6月3日、いよいよ田植えが始まりました。手押し(!)の4条植え田植機と手植えの並行作業です。毎日平澤ほか一名が交代で作業して、その週末の6月5日・6日には、また自遊人総動員法が発令されました。
 友人、知人も助っ人に来てくれたおかげで総勢20人超。これだけの人数が本気になれば、仕事もはかどります。夕方までには7枚中5枚の田んぼで田植えが終了。8日にはほぼすべての田植えが終了しました。
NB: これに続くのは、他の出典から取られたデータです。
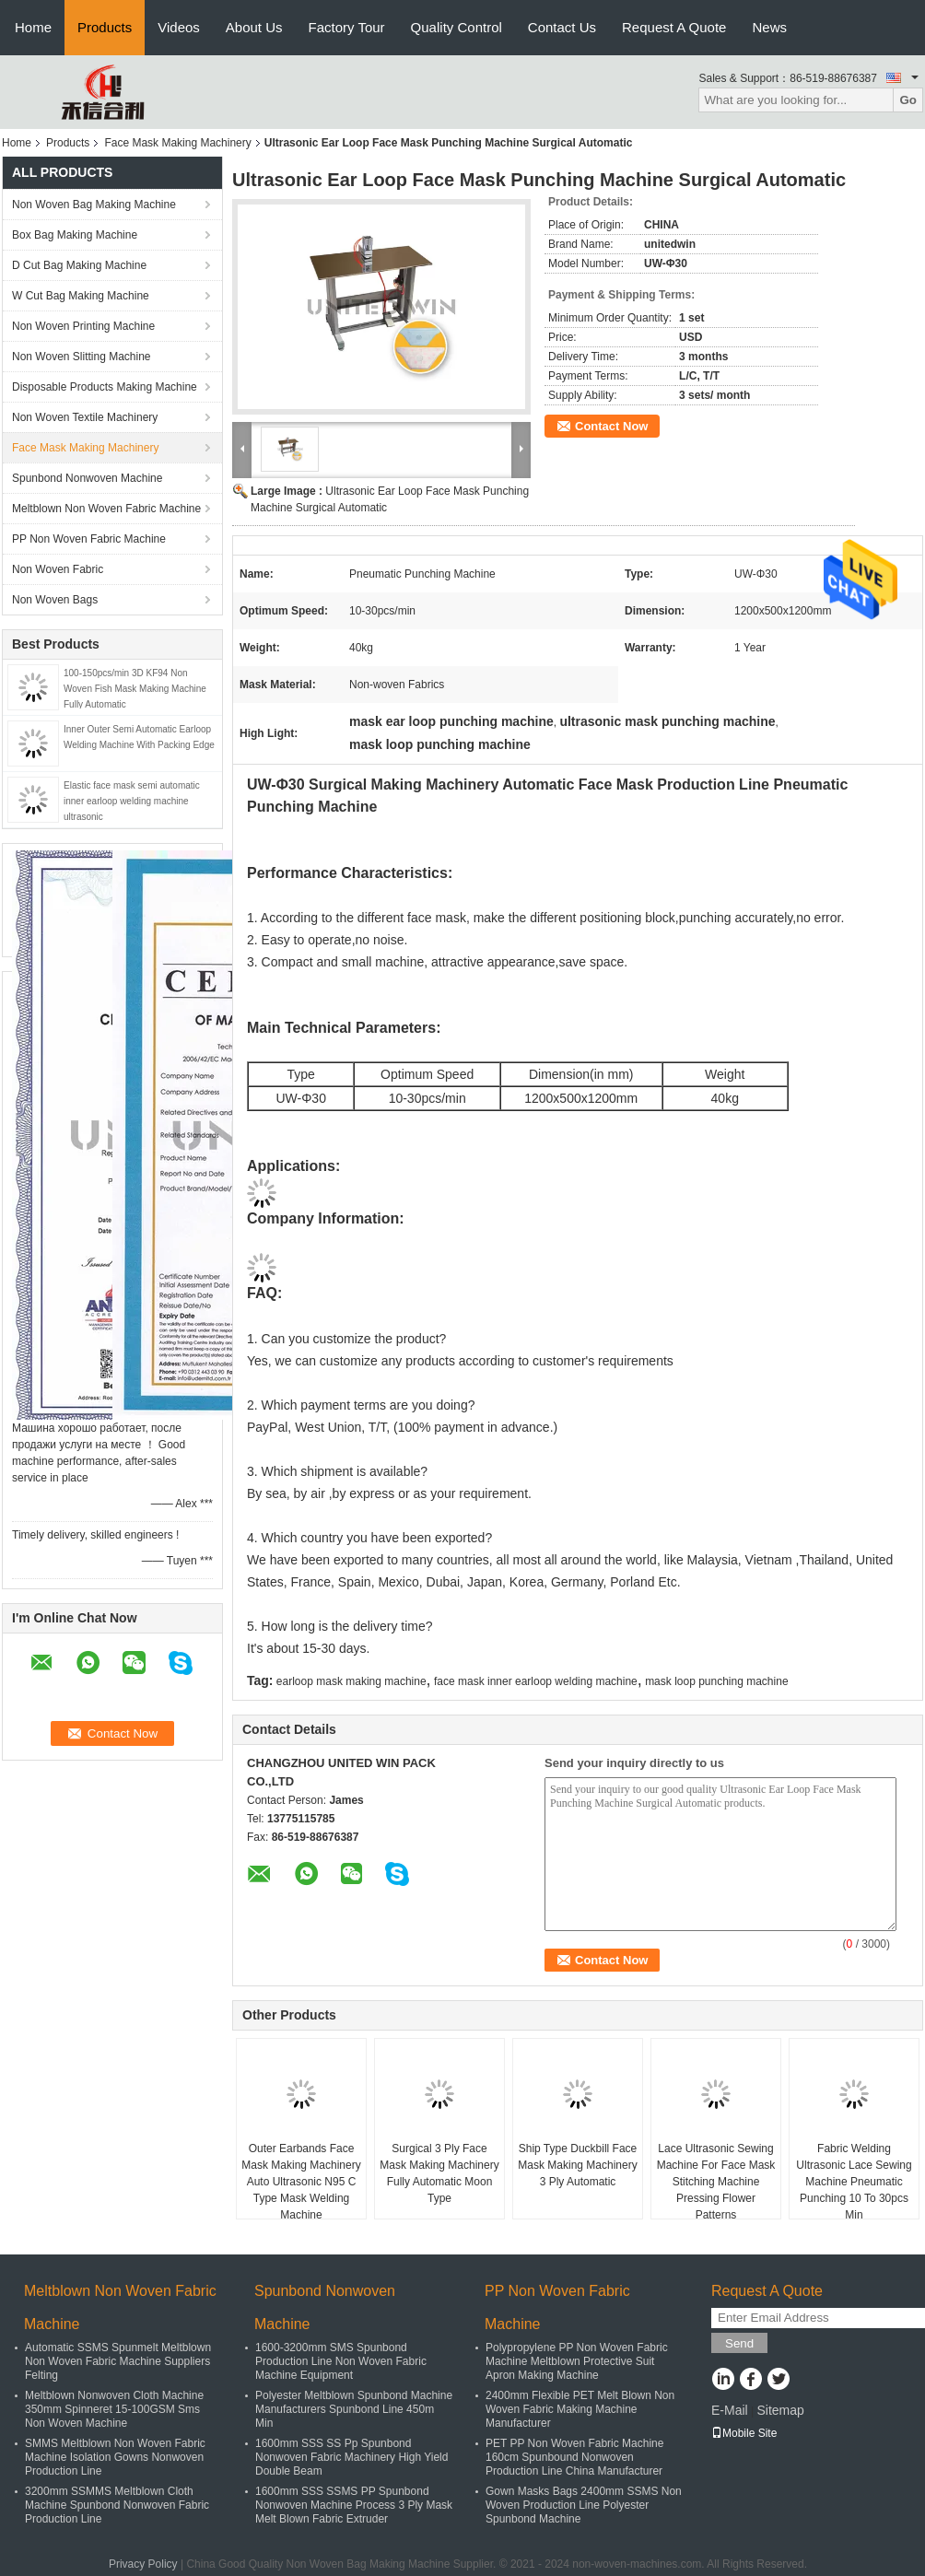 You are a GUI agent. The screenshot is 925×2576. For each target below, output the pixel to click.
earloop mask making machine (351, 1681)
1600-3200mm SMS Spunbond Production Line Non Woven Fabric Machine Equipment (341, 2361)
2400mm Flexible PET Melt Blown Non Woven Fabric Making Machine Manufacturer (580, 2409)
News (769, 27)
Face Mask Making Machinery (177, 142)
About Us (254, 27)
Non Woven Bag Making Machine (94, 204)
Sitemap (779, 2410)
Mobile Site (744, 2433)
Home (33, 27)
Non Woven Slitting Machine (81, 356)
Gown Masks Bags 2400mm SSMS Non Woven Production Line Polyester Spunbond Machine (584, 2505)
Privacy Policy (143, 2564)
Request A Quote (674, 27)
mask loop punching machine (716, 1681)
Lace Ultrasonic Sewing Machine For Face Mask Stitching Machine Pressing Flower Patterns (716, 2181)
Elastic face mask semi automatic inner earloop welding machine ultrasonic (132, 801)
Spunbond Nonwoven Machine (87, 478)
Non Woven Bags (55, 599)
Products (104, 27)
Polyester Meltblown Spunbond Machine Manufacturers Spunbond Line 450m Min (353, 2409)
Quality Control (456, 27)
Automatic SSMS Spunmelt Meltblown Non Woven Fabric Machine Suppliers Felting (118, 2361)
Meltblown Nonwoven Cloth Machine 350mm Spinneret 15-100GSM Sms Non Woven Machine (114, 2409)
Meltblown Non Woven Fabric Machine (106, 508)
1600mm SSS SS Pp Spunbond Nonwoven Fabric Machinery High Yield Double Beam (351, 2457)
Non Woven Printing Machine (83, 326)
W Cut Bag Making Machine (80, 295)
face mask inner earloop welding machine (536, 1681)
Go (908, 100)
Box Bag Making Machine (74, 234)
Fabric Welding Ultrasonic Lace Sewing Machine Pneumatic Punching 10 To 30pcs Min (853, 2181)
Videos (179, 27)
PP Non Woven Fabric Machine (89, 539)
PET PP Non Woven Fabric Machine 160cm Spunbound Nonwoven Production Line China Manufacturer (574, 2457)
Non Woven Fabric (57, 569)
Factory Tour (347, 27)
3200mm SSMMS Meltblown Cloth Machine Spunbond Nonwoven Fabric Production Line (117, 2505)
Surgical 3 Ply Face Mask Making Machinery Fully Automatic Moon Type (439, 2173)
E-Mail (729, 2410)
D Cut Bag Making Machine (79, 265)
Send (739, 2343)
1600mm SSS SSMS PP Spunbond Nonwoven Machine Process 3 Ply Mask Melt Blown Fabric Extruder (353, 2505)
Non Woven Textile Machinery (85, 417)
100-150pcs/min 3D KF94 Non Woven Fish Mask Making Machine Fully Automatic (135, 688)
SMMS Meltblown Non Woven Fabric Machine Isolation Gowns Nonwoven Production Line (115, 2457)
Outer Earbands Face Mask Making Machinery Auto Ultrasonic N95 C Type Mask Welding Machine (300, 2181)
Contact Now (611, 426)
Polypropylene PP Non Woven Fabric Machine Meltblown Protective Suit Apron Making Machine (577, 2361)
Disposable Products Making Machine (104, 387)
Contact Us (562, 27)
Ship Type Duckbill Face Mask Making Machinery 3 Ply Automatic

 と同時に、目の前には素晴らしい光景が広がりました。自分たちで汗を流したからかもしれませんが、それは涙が出るほど美しい光景でした。
 やはり水を張ってこその水田。蘇った田んぼには、キラキラと太陽の光が輝いています。水面を渡る風は涼しく、小さな稲がなびいています。
 土地の地主さんも杉の枝はらいをしたり、私たちが開墾できなかった田んぼの一部を自分で畑にしたりして、一帯は見違えるようになりました。
 この新自遊田を見学に来てくださった食物史家の永山久夫(ながやまひさお)さんは「この田んぼには神様がいるような気がするね」と言ってくれました。実は私たちもそんな気がしはじめていたのです。
 一帯に魂が宿るというのでしょうか、荒れ地が蘇っていくのと同時に、土地の“気”のようなものが強くなっていく気がしていたのです。